Short answer: **pair your computer as a node**. The Gateway runs elsewhere, but it can
call `node.*` tools (screen, camera, system) on your local machine over the Bridge.
Typical setup:
1) Run the Gateway on the alwayson host (VPS/home server).
2) Put the Gateway host + your computer on the same tailnet.

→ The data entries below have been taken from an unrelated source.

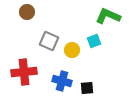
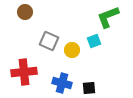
brown circle: moved 2 px left
green L-shape: moved 1 px down; rotated 45 degrees counterclockwise
blue cross: moved 2 px down
black square: moved 2 px right
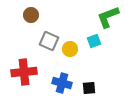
brown circle: moved 6 px right, 3 px down
yellow circle: moved 2 px left, 1 px up
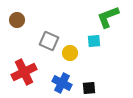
brown circle: moved 14 px left, 5 px down
cyan square: rotated 16 degrees clockwise
yellow circle: moved 4 px down
red cross: rotated 20 degrees counterclockwise
blue cross: rotated 12 degrees clockwise
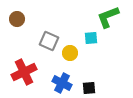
brown circle: moved 1 px up
cyan square: moved 3 px left, 3 px up
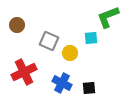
brown circle: moved 6 px down
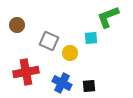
red cross: moved 2 px right; rotated 15 degrees clockwise
black square: moved 2 px up
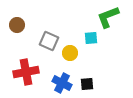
black square: moved 2 px left, 2 px up
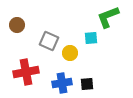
blue cross: rotated 36 degrees counterclockwise
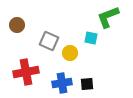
cyan square: rotated 16 degrees clockwise
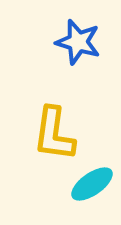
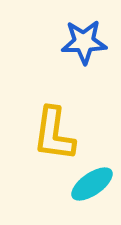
blue star: moved 6 px right; rotated 18 degrees counterclockwise
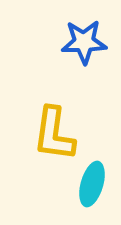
cyan ellipse: rotated 39 degrees counterclockwise
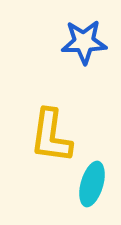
yellow L-shape: moved 3 px left, 2 px down
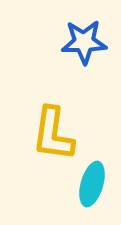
yellow L-shape: moved 2 px right, 2 px up
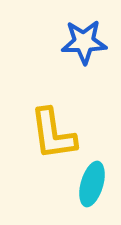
yellow L-shape: rotated 16 degrees counterclockwise
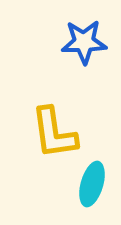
yellow L-shape: moved 1 px right, 1 px up
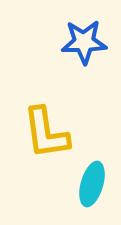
yellow L-shape: moved 8 px left
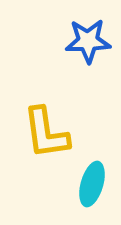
blue star: moved 4 px right, 1 px up
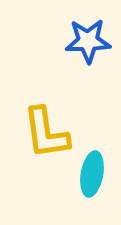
cyan ellipse: moved 10 px up; rotated 6 degrees counterclockwise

3) Enable the bridge on the Gateway host:
```json5
{ bridge: { enabled: true, bind: "auto" } }
```
4) Open the macOS app locally and connect in **Remote over SSH** mode so it can tunnel
the bridge port and register as a node.
5) Approve the node on the Gateway:
```bash
clawdbot nodes pending
clawdbot nodes approve <requestId>
```
Security reminder: pairing a macOS node allows `system.run` on that machine. Only
pair devices you trust, and review [Security](/gateway/security).
Docs: [Nodes](/nodes), [Bridge protocol](/gateway/bridge-protocol), [macOS remote mode](/platforms/mac/remote), [Security](/gateway/security).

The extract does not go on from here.